Summary of Findings
Key findings include:
* Nationally, 34% of people with intellectual disabilities are employed. (Previous research conducted on behalf of Special Olympics has shown that 52% of adults who participate in Special Olympics are employed.)
* Of employed people with intellectual disabilities, 53% are employed competitively (i.e., work alongside people without disabilities at a market-driven wage); 38% in a sheltered workshop (work centers specifically for people with disabilities), and 9% in other settings (e.g., are self-employed).
* Of those competitively employed, 28% work in customer service; 17% in retail; 16% in food service; 9% in offices; 8% in manufacturing, and 22% in other sectors such as childcare and landscaping.

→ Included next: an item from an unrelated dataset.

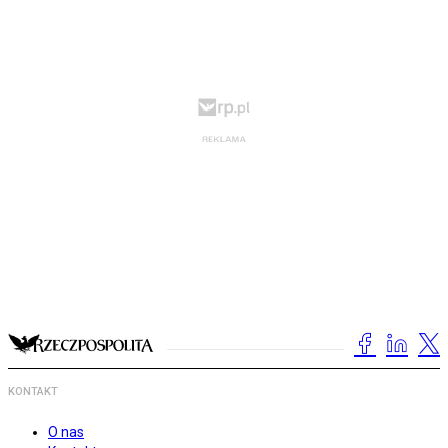
KONTAKT
O nas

* Of the adults with ID employed in a competitive setting, over half (62%) have been at their job for three years or more.

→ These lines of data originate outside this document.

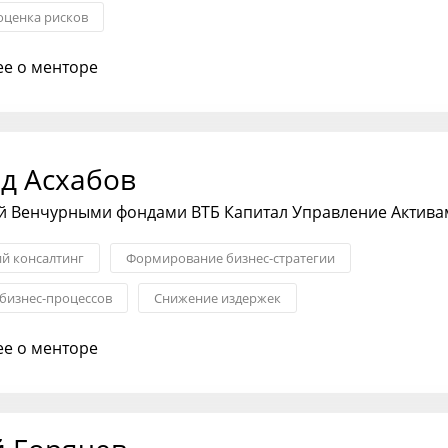
оценка рисков
е о менторе
д Асхабов
 Венчурными фондами ВТБ Капитал Управление Актива
ий консалтинг
Формирование бизнес-стратегии
бизнес-процессов
Снижение издержек
ния с партнерами
Трансформация бизнеса
Менеджмент
е о менторе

* However, only 26% of employed adults with ID have full-time jobs. Only a third were offered health insurance by their employer.
The National Snapshot of Adults with Intellectual Disabilities in the Labor Force is the first of three studies to be released in the next six months by Special Olympics focusing on the employment of persons with intellectual disabilities. Although the results of the first study are worrisome, the study breaks new ground with the first- ever nationally-representative data set on the employment situation for adults with ID and lays the foundation for efforts to ensure that this population can find meaningful jobs.
"A meaningful job is important to most of us, and people with intellectual disabilities are no different," said Dr. Gary Siperstein, Director of the Center for Social Development and Education at the University of Massachusetts Boston and the lead researcher of the study. "Government has invested millions of dollars in better outcomes for adults with ID as they transition out of high school and into the labor force. Unfortunately, this study shows that we havenít done enough. But a bright spot is that the survey shows that those who are employed have job stability regardless of where they work and what type of job they have. With this study and the two that will follow, we can better tailor efforts to bring adults with ID into the labor force and provide them good jobs."